## What you should do
Go over the data and copy out each line with "السكن" in it.

## Source data
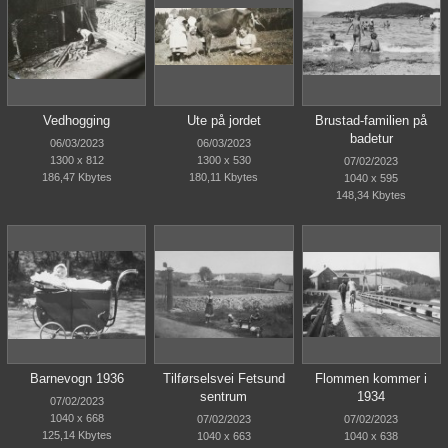
Vedhogging
Ute på jordet
Brustad-familien på
badetur
06/03/2023
06/03/2023
1300 x 812
1300 x 530
07/02/2023
186,47 Kbytes
180,11 Kbytes
1040 x 595
148,34 Kbytes
Barnevogn 1936
Tilførselsvei Fetsund
Flommen kommer i
sentrum
1934
07/02/2023
1040 x 668
07/02/2023
07/02/2023
125,14 Kbytes
1040 x 663
1040 x 638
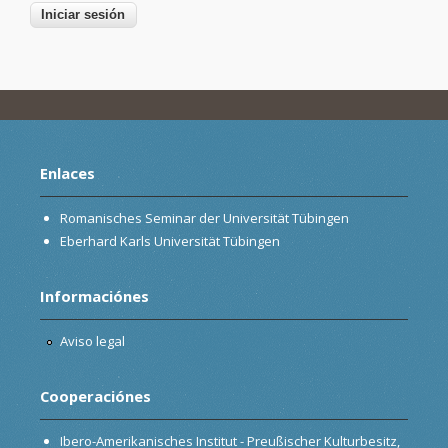
Enlaces
Romanisches Seminar der Universität Tübingen
Eberhard Karls Universität Tübingen
Informaciónes
Aviso legal
Cooperaciónes
Ibero-Amerikanisches Institut - Preußischer Kulturbesitz,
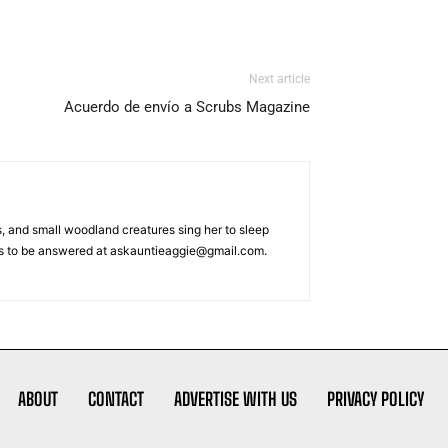
Next article
Acuerdo de envío a Scrubs Magazine
s, and small woodland creatures sing her to sleep
ons to be answered at askauntieaggie@gmail.com.
ABOUT
CONTACT
ADVERTISE WITH US
PRIVACY POLICY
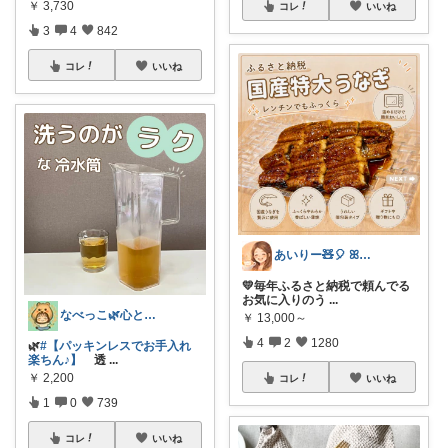
￥
3,730
コレ
いいね
3
4
842
コレ
いいね
あいりー🧸🎈 ꕤ毎日を快適にꕤ
💛毎年ふるさと納税で頼んでる
お気に入りのう
...
なべっこ🌿心と体を整える暮らし
￥
13,000～
4
2
1280
🌿
#【パッキンレスでお手入れ
楽ちん♪】
透
...
￥
2,200
コレ
いいね
1
0
739
コレ
いいね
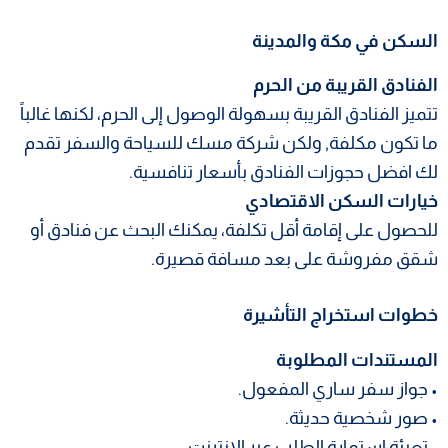
السكن في مكة والمدينة
الفنادق القريبة من الحرم
تتميز الفنادق القريبة بسهولة الوصول إلى الحرم، لكنها غالباً
ما تكون مكلفة, ولكن شركة مسك للسياحة والسفر تقدم
لك افضل حجوزات الفنادق بأسعار تنافسية.
خيارات السكن الاقتصادي
للحصول على إقامة أقل تكلفة، يمكنك البحث عن فنادق أو
شقق مفروشة على بعد مسافة قصيرة.
خطوات استخراج التأشيرة
المستندات المطلوبة
• جواز سفر ساري المفعول.
• صور شخصية حديثة.
• تعبئة استمارة الطلب عبر الإنترنت.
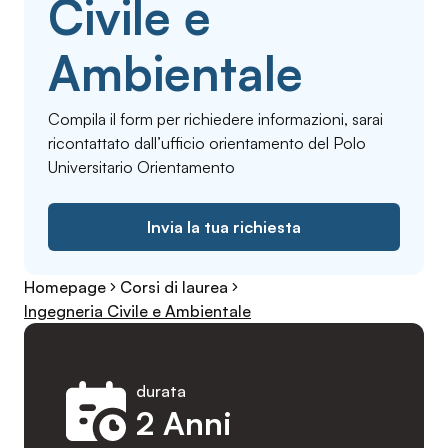
Civile e
Ambientale
Compila il form per richiedere informazioni, sarai
ricontattato dall’ufficio orientamento del Polo
Universitario Orientamento
Invia la tua richiesta
Homepage
Corsi di laurea
Ingegneria Civile e Ambientale
durata
2 Anni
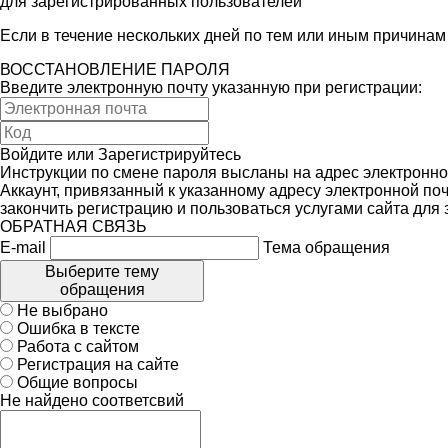
для зарегистрированных пользователей
Если в течение нескольких дней по тем или иным причина
ВОССТАНОВЛЕНИЕ ПАРОЛЯ
Введите электронную почту указанную при регистрации:
Войдите
или
Зарегистрируйтесь
Инструкции по смене пароля высланы на адрес электронно
Аккаунт, привязанный к указанному адресу электронной поч
закончить регистрацию и пользоваться услугами сайта для
ОБРАТНАЯ СВЯЗЬ
E-mail
Тема обращения
Выберите тему
обращения
Не выбрано
Ошибка в тексте
Работа с сайтом
Регистрация на сайте
Общие вопросы
Не найдено соответсвий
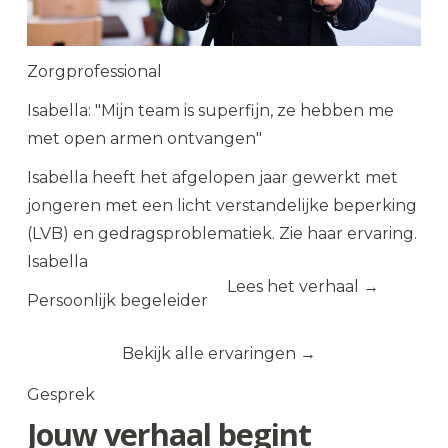
Zorgprofessional
Isabella: "Mijn team is superfijn, ze hebben me
met open armen ontvangen"
Isabella heeft het afgelopen jaar gewerkt met
jongeren met een licht verstandelijke beperking
(LVB) en gedragsproblematiek. Zie haar ervaring.
Isabella
Lees het verhaal →
Persoonlijk begeleider
Bekijk alle ervaringen
Gesprek
Jouw verhaal begint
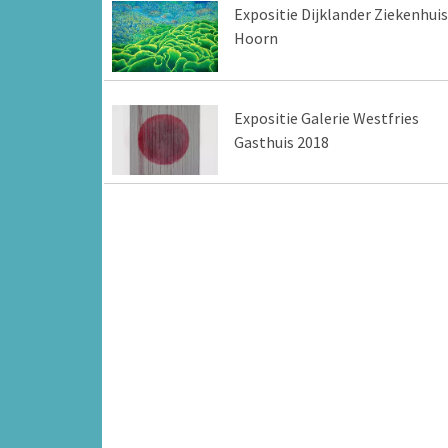
Expositie Dijklander Ziekenhuis
Hoorn
Expositie Galerie Westfries
Gasthuis 2018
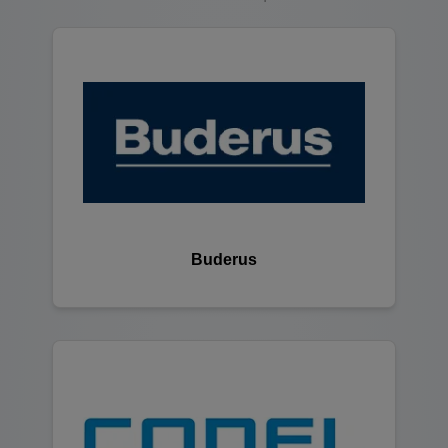
Buderus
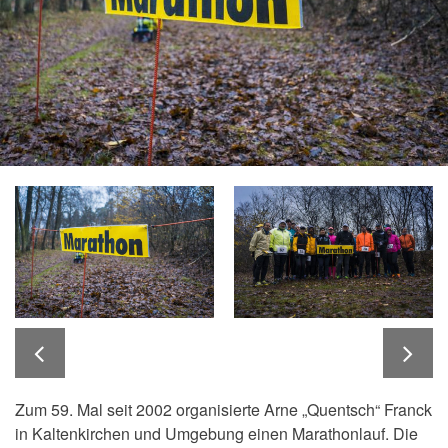
Zum 59. Mal seit 2002 organisierte Arne „Quentsch“ Franck
in Kaltenkirchen und Umgebung einen Marathonlauf. Die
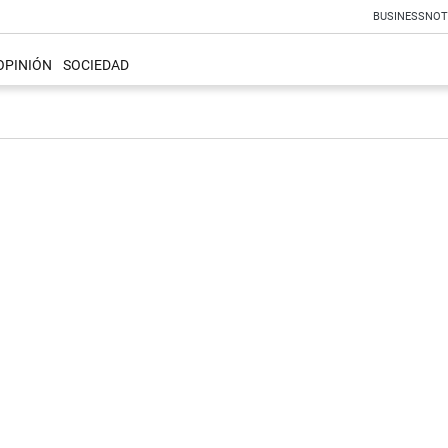
BUSINESS
NOT
OPINIÓN
SOCIEDAD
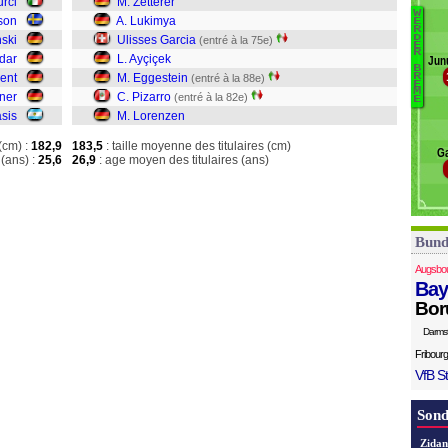
urci
M. Zetterer
N
W
B
son
A. Lukimya
E
D
R
D
nski
Ulisses Garcia
(entré à la 75e)
Ze
E
R
dar
L. Ayçiçek
Jun
B
ent
M. Eggestein
R
(entré à la 88e)
U
E
M
hner
C. Pizarro
(entré à la 82e)
A
E
asis
M. Lorenzen
E
Pi
(cm) :
182,9
183,5
: taille moyenne des titulaires (cm)
Ga
L
(ans) :
25,6
26,9
: age moyen des titulaires (ans)
Bund
Augsbo
Bay
Bor
Darms
Fribourg
VfB St
Sond
Zidan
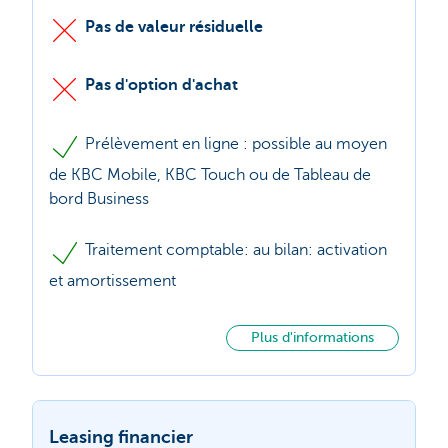
Pas de valeur résiduelle
Pas d'option d'achat
Prélèvement en ligne : possible au moyen
de KBC Mobile, KBC Touch ou de Tableau de
bord Business
Traitement comptable: au bilan: activation
et amortissement
Plus d'informations
Leasing financier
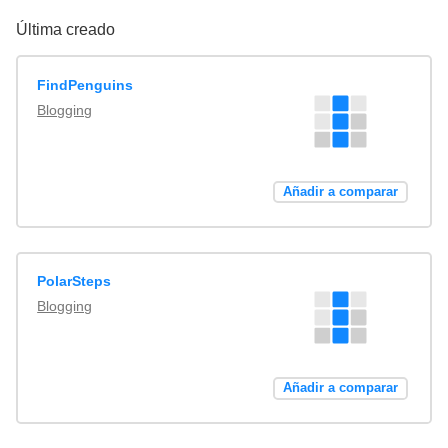
Última creado
FindPenguins
Blogging
Añadir a comparar
PolarSteps
Blogging
Añadir a comparar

## Problem solution
السكن في مكة والمدينة
خيارات السكن الاقتصادي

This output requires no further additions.